What to do → Among the records, which lines hold the word "Perfil"? Pick them out.

Task input below:

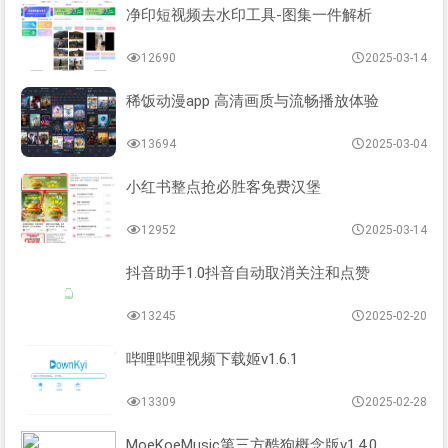
净印短视频去水印工具-图集一件解析
12690
2025-03-14
稀饭动漫app 高清画质与流畅播放体验
13694
2025-03-04
小红书整点抢必胜客免费汉堡
12952
2025-03-14
抖音助手1.0抖音自动取消关注和点赞
13245
2025-02-20
哔哩哔哩视频下载姬v1.6.1
13309
2025-02-28
MoeKoeMusic第三方酷狗概念版v1.4.0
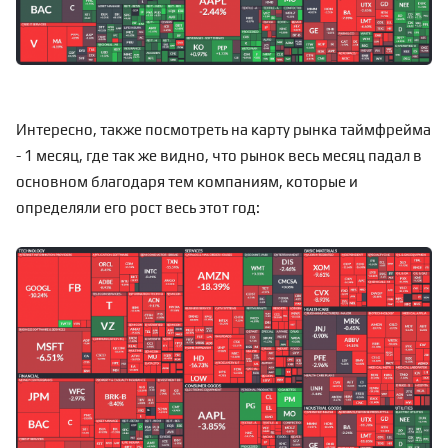
Интересно, также посмотреть на карту рынка таймфрейма
- 1 месяц, где так же видно, что рынок весь месяц падал в
основном благодаря тем компаниям, которые и
определяли его рост весь этот год:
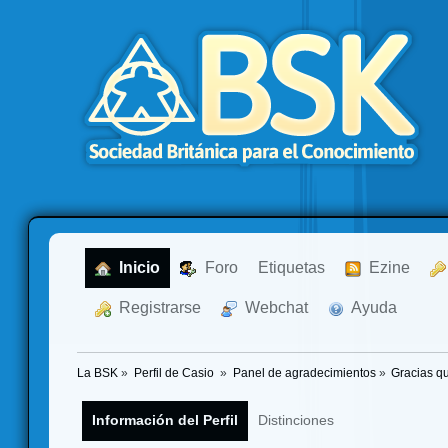
  Inicio
  Foro
Etiquetas
  Ezine
  Registrarse
  Webchat
  Ayuda
La BSK
»
Perfil de Casio 
»
Panel de agradecimientos
»
Gracias q
Información del Perfil
Distinciones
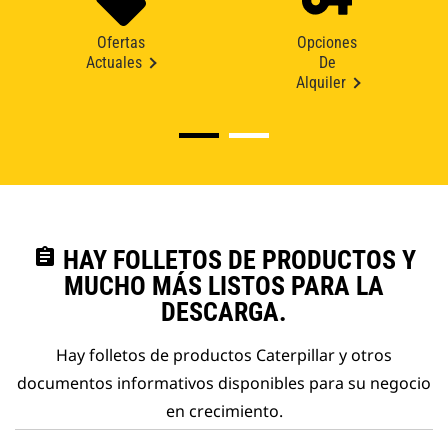
Ofertas
Opciones
Actuales
De
Alquiler
assignment
HAY FOLLETOS DE PRODUCTOS Y
MUCHO MÁS LISTOS PARA LA
DESCARGA.
Hay folletos de productos Caterpillar y otros
documentos informativos disponibles para su negocio
en crecimiento.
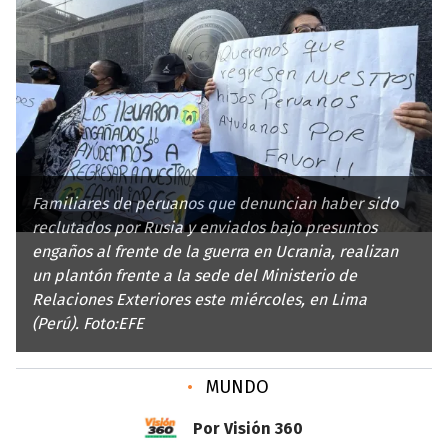
Familiares de peruanos que denuncian haber sido
reclutados por Rusia y enviados bajo presuntos
engaños al frente de la guerra en Ucrania, realizan
un plantón frente a la sede del Ministerio de
Relaciones Exteriores este miércoles, en Lima
(Perú). Foto:EFE
•
MUNDO
Por Visión 360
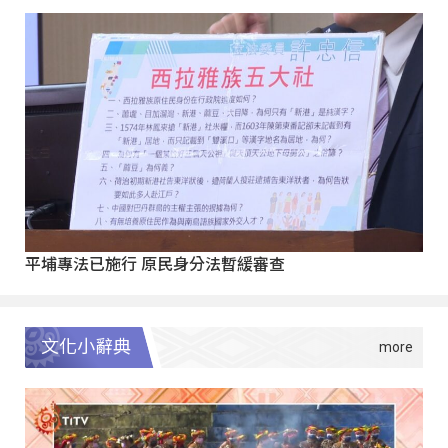
平埔專法已施行 原民身分法暫緩審查
文化小辭典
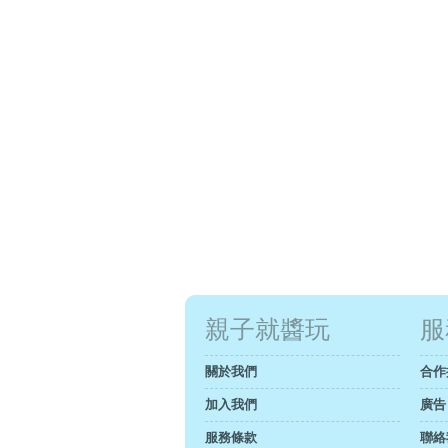
親子就醬玩
服
關於我們
合作
加入我們
廣告
服務條款
聯絡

End of Task input.

Problem solution →
Perfil de Casio 
Información del Perfil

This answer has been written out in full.